Task brief: Reproduce the entries in full. Exclude all images from the copy.

>>>>>

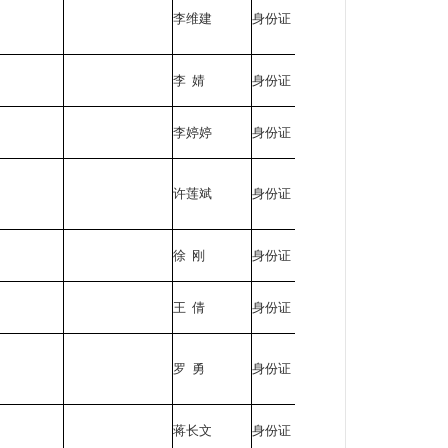
李维建
身份证
510402*****
李 婧
身份证
510402*****
李婷婷
身份证
510402*****
许莲斌
身份证
512930*****
徐 刚
身份证
510402*****
王 倩
身份证
510411*****
罗 勇
身份证
510402*****
蒋长文
身份证
512921*****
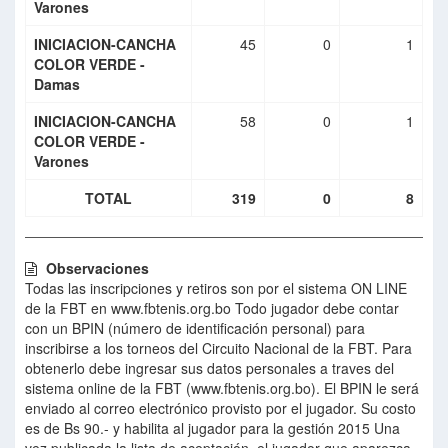
Varones
INICIACION-CANCHA
45
0
1
COLOR VERDE -
Damas
INICIACION-CANCHA
58
0
1
COLOR VERDE -
Varones
TOTAL
319
0
8
Observaciones
Todas las inscripciones y retiros son por el sistema ON LINE
de la FBT en www.fbtenis.org.bo Todo jugador debe contar
con un BPIN (número de identificación personal) para
inscribirse a los torneos del Circuito Nacional de la FBT. Para
obtenerlo debe ingresar sus datos personales a traves del
sistema online de la FBT (www.fbtenis.org.bo). El BPIN le será
enviado al correo electrónico provisto por el jugador. Su costo
es de Bs 90.- y habilita al jugador para la gestión 2015 Una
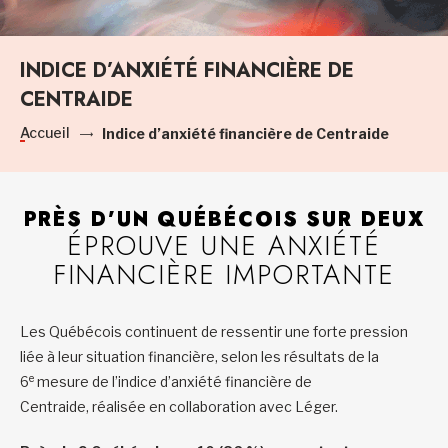
INDICE D’ANXIÉTÉ FINANCIÈRE DE
CENTRAIDE
Accueil
Indice d’anxiété financière de Centraide
PRÈS D’UN QUÉBÉCOIS SUR DEUX
ÉPROUVE UNE ANXIÉTÉ
FINANCIÈRE IMPORTANTE
Les Québécois continuent de ressentir une forte pression
liée à leur situation financière, selon les résultats de la
e
6
mesure de l’indice d’anxiété financière de
Centraide, réalisée en collaboration avec Léger.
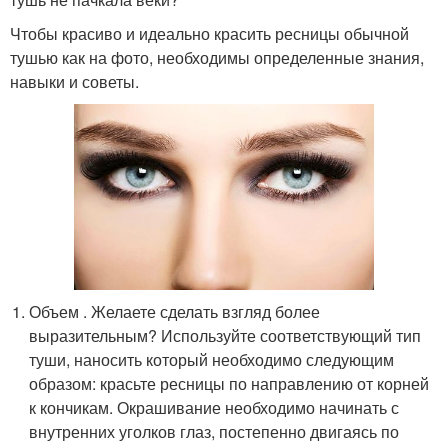
Чтобы красиво и идеально красить ресницы обычной
тушью как на фото, необходимы определенные знания,
навыки и советы.
Объем . Желаете сделать взгляд более
выразительным? Используйте соответствующий тип
туши, наносить который необходимо следующим
образом: красьте ресницы по направлению от корней
к кончикам. Окрашивание необходимо начинать с
внутренних уголков глаз, постепенно двигаясь по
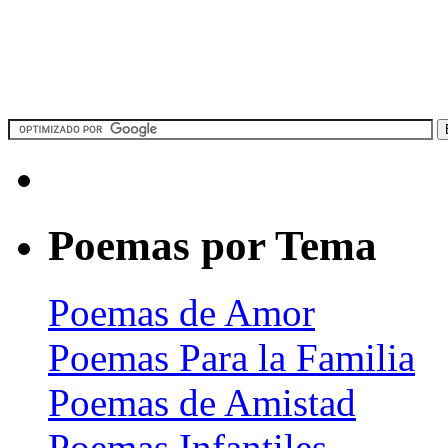
Poemas por Tema
Poemas de Amor
Poemas Para la Familia
Poemas de Amistad
Poemas Infantiles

<<<<<

Exercise output:
李维建
身份证
510402*****
李 婧
身份证
510402*****
李婷婷
身份证
510402*****
许莲斌
身份证
512930*****
徐 刚
身份证
510402*****
王 倩
身份证
510411*****
罗 勇
身份证
510402*****
蒋长文
身份证
512921*****
Varones
INICIACION-CANCHA
45
0
1
COLOR VERDE -
Damas
INICIACION-CANCHA
58
0
1
COLOR VERDE -
Varones
TOTAL
319
0
8
Observaciones
Todas las inscripciones y retiros son por el sistema ON LINE
de la FBT en www.fbtenis.org.bo Todo jugador debe contar
con un BPIN (número de identificación personal) para
inscribirse a los torneos del Circuito Nacional de la FBT. Para
obtenerlo debe ingresar sus datos personales a traves del
sistema online de la FBT (www.fbtenis.org.bo). El BPIN le será
enviado al correo electrónico provisto por el jugador. Su costo
es de Bs 90.- y habilita al jugador para la gestión 2015 Una
INDICE D’ANXIÉTÉ FINANCIÈRE DE
CENTRAIDE
Accueil
Indice d’anxiété financière de Centraide
PRÈS D’UN QUÉBÉCOIS SUR DEUX
ÉPROUVE UNE ANXIÉTÉ
FINANCIÈRE IMPORTANTE
Les Québécois continuent de ressentir une forte pression
liée à leur situation financière, selon les résultats de la
e
6
mesure de l’indice d’anxiété financière de
Centraide, réalisée en collaboration avec Léger.
Чтобы красиво и идеально красить ресницы обычной
тушью как на фото, необходимы определенные знания,
навыки и советы.
Объем . Желаете сделать взгляд более
выразительным? Используйте соответствующий тип
туши, наносить который необходимо следующим
образом: красьте ресницы по направлению от корней
к кончикам. Окрашивание необходимо начинать с
внутренних уголков глаз, постепенно двигаясь по
Poemas por Tema
Poemas de Amor
Poemas Para la Familia
Poemas de Amistad
Poemas Infantiles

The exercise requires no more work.